Forty years after a skyjacker bailed out of a passenger jet in mid-air and vanished with $200,000 in cash in one of America's enduring mysteries, police are pursuing new clues pointing to a suspect they believe is long dead.

An FBI spokesman said a source in law enforcement had directed agents to a person who was close to the suspect and had obtained objects now being analyzed to see if they bear fingerprints matching those left by the hijacker on the plane.

The spokesman, Frederick Gutt, FBI special agent in Seattle, declined to reveal the law enforcement source, the person the FBI was led to, or the deceased individual whose fingerprints are being examined.

But he said the suspect in question is someone who was not previously known to investigators.

The mysterious hijacker, given the name D.B. Cooper by the media after the incident, was dressed in a black suit and tie when he hijacked a Seattle-bound commercial flight on Thanksgiving eve 1971.

He extorted $200,000 in ransom from the airline, strapped 21 pounds of $20 bills to his body and jumped out of the plane after it took off again, apparently wearing a parachute.
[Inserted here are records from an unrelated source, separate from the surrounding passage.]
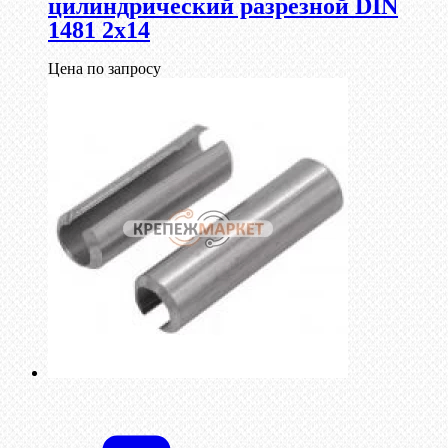
цилиндрический разрезной DIN
1481 2х14
Цена по запросу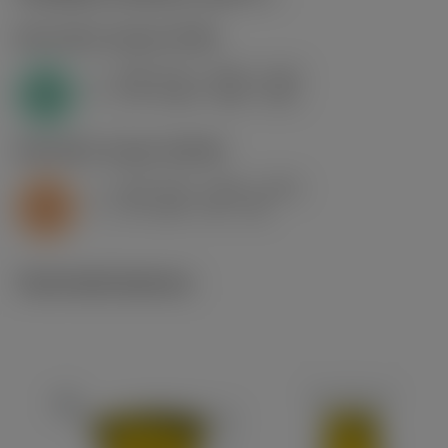
N1.3.C.AG
,
Tvrdost: 90 HB
f
0.08 mm/r (0.05 - 0.13)
n
N
v
270 m/min (300 - 225)
c
S2.0.Z.AG
,
Tvrdost: 350 HB
f
0.04 mm/r (0.03 - 0.06)
n
S
v
34 m/min (45 - 18)
c
Technické ilustrace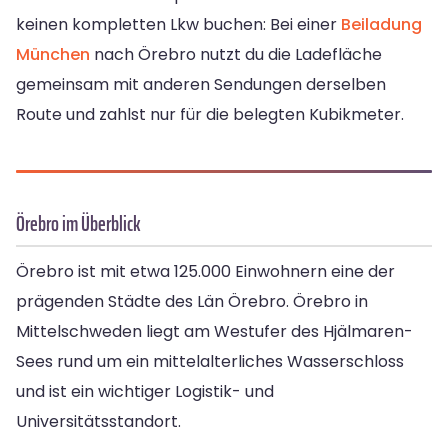
keinen kompletten Lkw buchen: Bei einer
Beiladung
München
nach Örebro nutzt du die Ladefläche
gemeinsam mit anderen Sendungen derselben
Route und zahlst nur für die belegten Kubikmeter.
Örebro im Überblick
Örebro ist mit etwa 125.000 Einwohnern eine der
prägenden Städte des Län Örebro. Örebro in
Mittelschweden liegt am Westufer des Hjälmaren-
Sees rund um ein mittelalterliches Wasserschloss
und ist ein wichtiger Logistik- und
Universitätsstandort.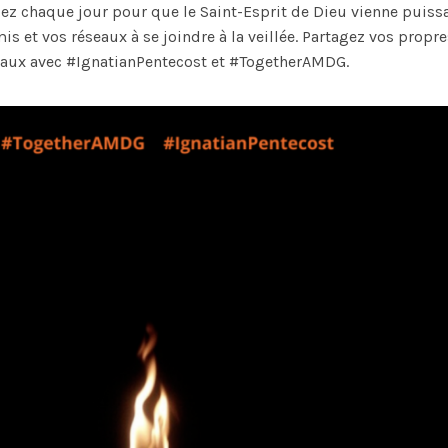
Priez chaque jour pour que le Saint-Esprit de Dieu vienne pui
is et vos réseaux à se joindre à la veillée. Partagez vos propre
iaux avec #IgnatianPentecost et #TogetherAMDG.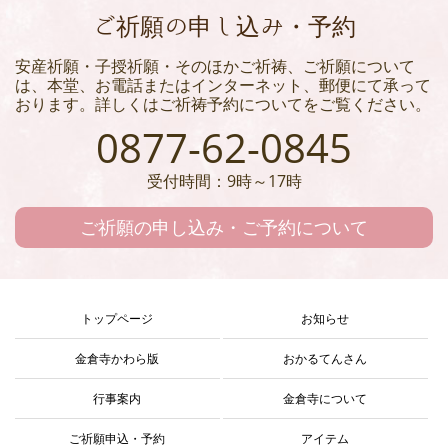
ご祈願の申し込み・予約
安産祈願・子授祈願・そのほかご祈祷、ご祈願について
は、本堂、お電話またはインターネット、郵便にて承って
おります。詳しくはご祈祷予約についてをご覧ください。
0877-62-0845
受付時間：9時～17時
ご祈願の申し込み・ご予約について
トップページ
お知らせ
金倉寺かわら版
おかるてんさん
行事案内
金倉寺について
ご祈願申込・予約
アイテム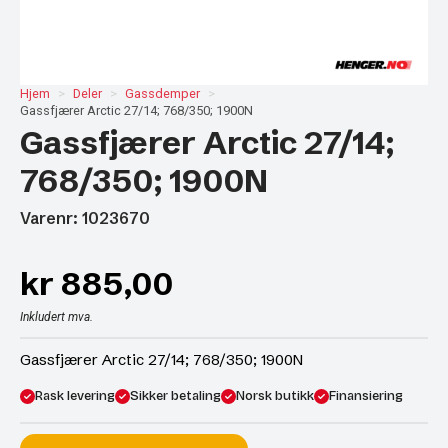
Hjem
Deler
Gassdemper
Gassfjærer Arctic 27/14; 768/350; 1900N
Gassfjærer Arctic 27/14;
768/350; 1900N
Varenr: 1023670
kr
885,00
Inkludert mva.
Gassfjærer Arctic 27/14; 768/350; 1900N
Rask levering
Sikker betaling
Norsk butikk
Finansiering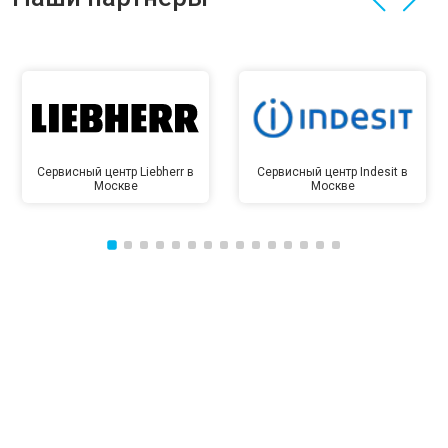
Сервисный центр Liebherr в
Сервисный центр Indesit в
Москве
Москве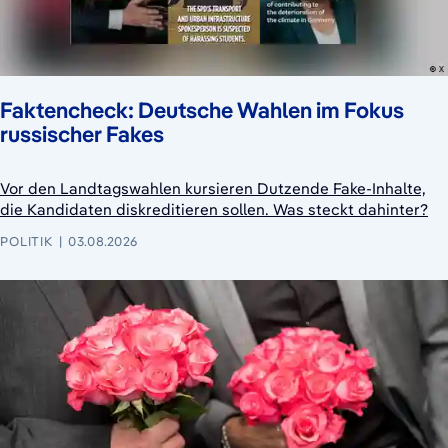
Faktencheck: Deutsche Wahlen im Fokus
russischer Fakes
Vor den Landtagswahlen kursieren Dutzende Fake-Inhalte,
die Kandidaten diskreditieren sollen. Was steckt dahinter?
POLITIK
03.08.2026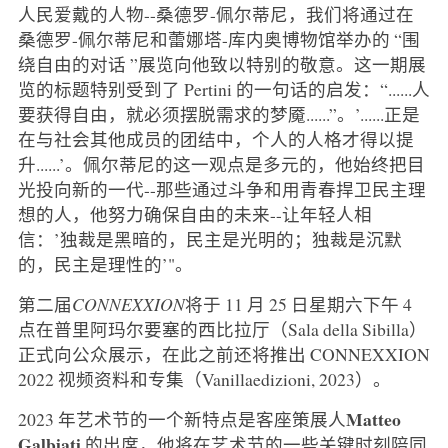
人民爱戴的人物--桑德罗-佩尔蒂尼，我们将通过在
桑德罗-佩尔蒂尼和蕾娜塔-库内奥博物馆举办的 “围
绕自由的对话 ”展览向他致以特别的敬意。这一期展
览的标题特别受到了 Pertini 的一句话的启发：“......人
要获得自由，就必须摆脱需求的梦魇......”。’......正是
在与社会其他成员的团结中，个人的人格才得以提
升......’。佩尔蒂尼的这一观点是多元的，他始终把目
光投向新的一代--那些通过斗争和用青春捍卫民主理
想的人，他努力确保自由的未来--让年轻人相
信：’独裁是黑暗的，民主是光明的；独裁是沉默
的，民主是理性的’"。
第二届
CONNEXXION
将于 11 月 25 日星期六下午 4
点在普里阿玛尔要塞的西比拉厅（Sala della Sibilla）
正式向公众展示，在此之前还将推出 CONNEXXION
2022 视频资料和专集（Vanillaedizioni, 2023）。
Matteo
2023 年艺术节的一个新特点是客座策展人
Galbiati
的出席，他将在艺术节的一些关键时刻陪同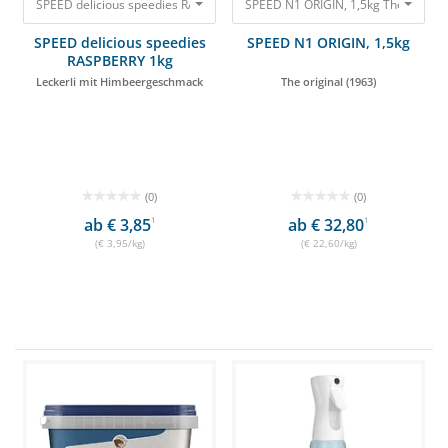
SPEED delicious speedies RASPBERRY 1kg Leckerli mit Himbeergeschmack
SPEED N1 ORIGIN, 1,5kg The original
SPEED delicious speedies
SPEED N1 ORIGIN, 1,5kg
RASPBERRY 1kg
Leckerli mit Himbeergeschmack
The original (1963)
(0)
(0)
ab € 3,85
1
ab € 32,80
1
(€ 3,95/kg)
(€ 22,60/kg)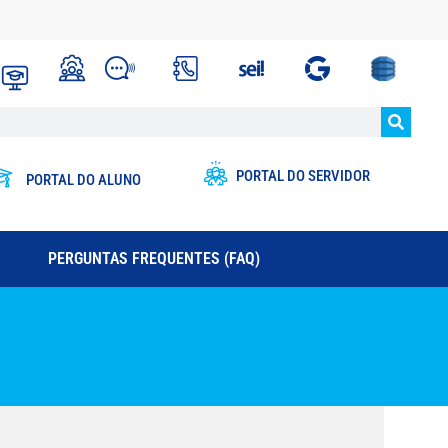
PORTAL DO SERVIDOR
PORTAL DO ALUNO
PERGUNTAS FREQUENTES (FAQ)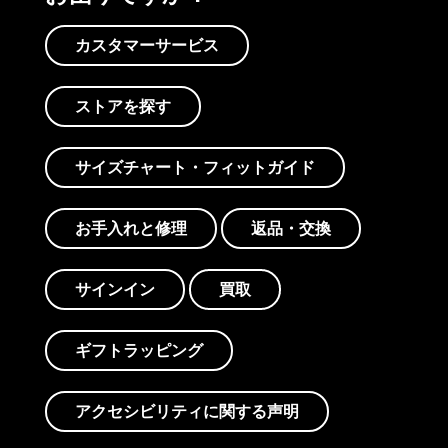
カスタマーサービス
ストアを探す
サイズチャート・フィットガイド
お手入れと修理
返品・交換
サインイン
買取
ギフトラッピング
アクセシビリティに関する声明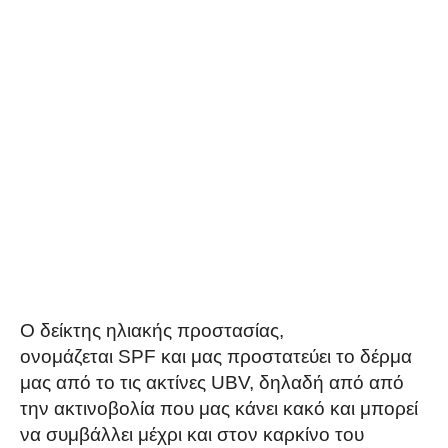
O δείκτης
ηλιακής
προστασίας,
ονομάζεται
SPF
και μας προστατεύει το δέρμα
μας από το τις ακτίνες
UBV
, δηλαδή από από
την ακτινοβολία που μας κάνει κακό και μπορεί
να συμβάλλει μέχρι και στον καρκίνο του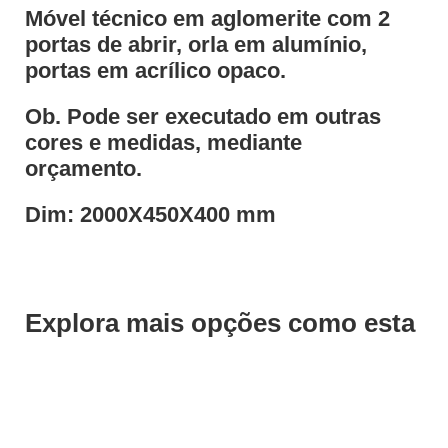
Móvel técnico em aglomerite com 2
portas de abrir, orla em alumínio,
portas em acrílico opaco.
Ob. Pode ser executado em outras
cores e medidas, mediante
orçamento.
Dim: 2000X450X400 mm
Explora mais opções como esta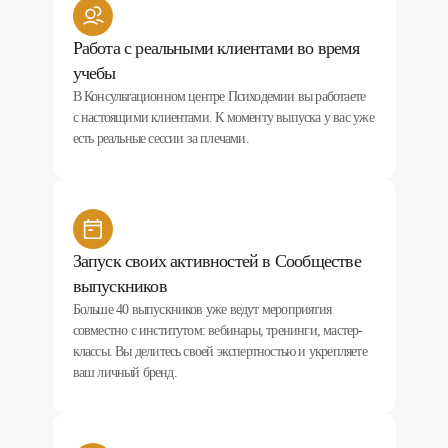
Работа с реальными клиентами во время
учебы
В Консультационном центре Психодемии вы работаете
с настоящими клиентами. К моменту выпуска у вас уже
есть реальные сессии за плечами.
Запуск своих активностей в Сообществе
выпускников
Больше 40 выпускников уже ведут мероприятия
совместно с институтом: вебинары, тренинги, мастер-
классы. Вы делитесь своей экспертностью и укрепляете
ваш личный бренд.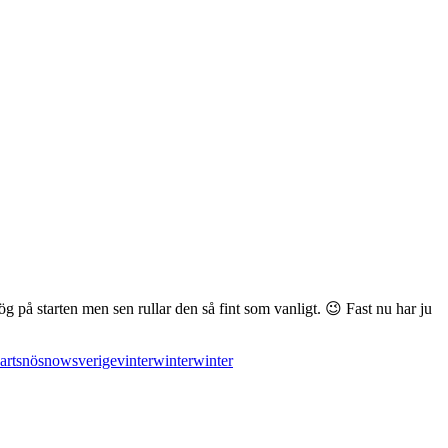
g på starten men sen rullar den så fint som vanligt. 😉 Fast nu har ju
art
snö
snow
sverige
vinter
winter
winter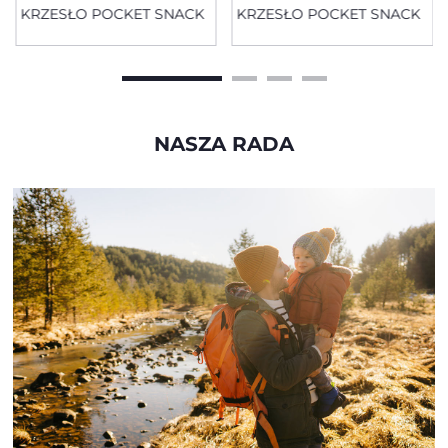
KRZESŁO POCKET SNACK
KRZESŁO POCKET SNACK
NASZA RADA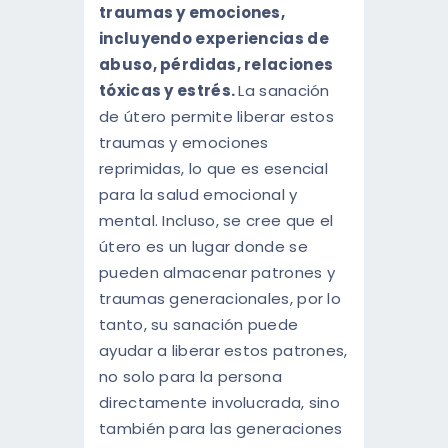
traumas y emociones,
incluyendo experiencias de
abuso, pérdidas, relaciones
tóxicas y estrés.
La sanación
de útero permite liberar estos
traumas y emociones
reprimidas, lo que es esencial
para la salud emocional y
mental. Incluso, se cree que el
útero es un lugar donde se
pueden almacenar patrones y
traumas generacionales, por lo
tanto, su sanación puede
ayudar a liberar estos patrones,
no solo para la persona
directamente involucrada, sino
también para las generaciones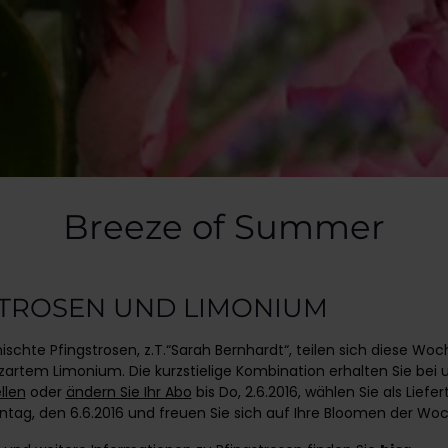
Breeze of Summer
TROSEN UND LIMONIUM
schte Pfingstrosen, z.T.“Sarah Bernhardt“, teilen sich diese Woc
zartem Limonium. Die kurzstielige Kombination erhalten Sie bei 
llen
oder
ändern Sie Ihr Abo
bis Do, 2.6.2016, wählen Sie als Liefe
tag, den 6.6.2016 und freuen Sie sich auf Ihre Bloomen der Wo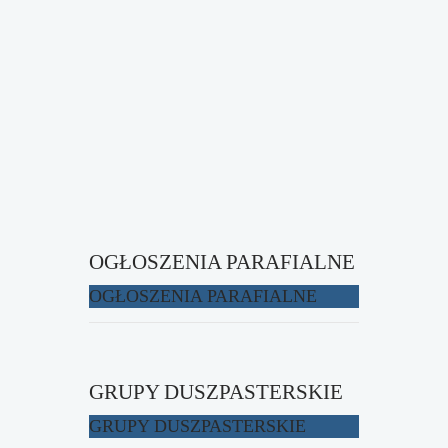
OGŁOSZENIA PARAFIALNE
OGŁOSZENIA PARAFIALNE
GRUPY DUSZPASTERSKIE
GRUPY DUSZPASTERSKIE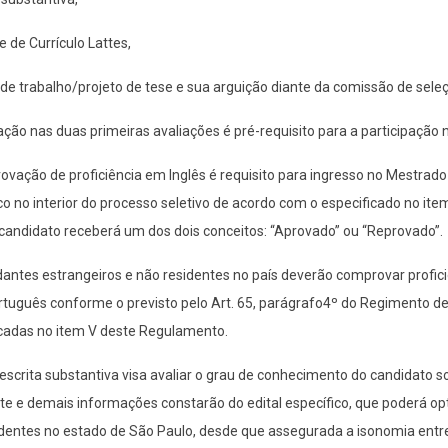
e de Currículo Lattes,
 de trabalho/projeto de tese e sua arguição diante da comissão de sele
ção nas duas primeiras avaliações é pré-requisito para a participação
vação de proficiência em Inglês é requisito para ingresso no Mestrad
co no interior do processo seletivo de acordo com o especificado no i
 candidato receberá um dos dois conceitos: “Aprovado” ou “Reprovado”.
antes estrangeiros e não residentes no país deverão comprovar proficiê
tuguês conforme o previsto pelo Art. 65, parágrafo4º do Regimento d
icadas no item V deste Regulamento.
escrita substantiva visa avaliar o grau de conhecimento do candidato so
te e demais informações constarão do edital específico, que poderá op
dentes no estado de São Paulo, desde que assegurada a isonomia entr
He was never seen again. Many believed he had died when he bailed out of the aircraft, but no body was found.

The FBI official said that authorities had ruled out Kenny Christiansen, a former Northwest Airlines employee once suspected in the case.

"Yes, there is a lead in this matter that's being pursued," Gutt told Reuters. "It's someone who surfaced who hasn't surfaced before. It came from someone who is close to someone who is deceased. So far, we haven't been able to dismiss it."

He added: "We're seeking to compare prints and finding stuff that can add more solid evidence. We have to wait. We're still recovering some additional items. It's a process, and it's not a priority matter."

He also said the new lead, first reported over the weekend by The Telegraph newspaper in London, had originated over a year ago.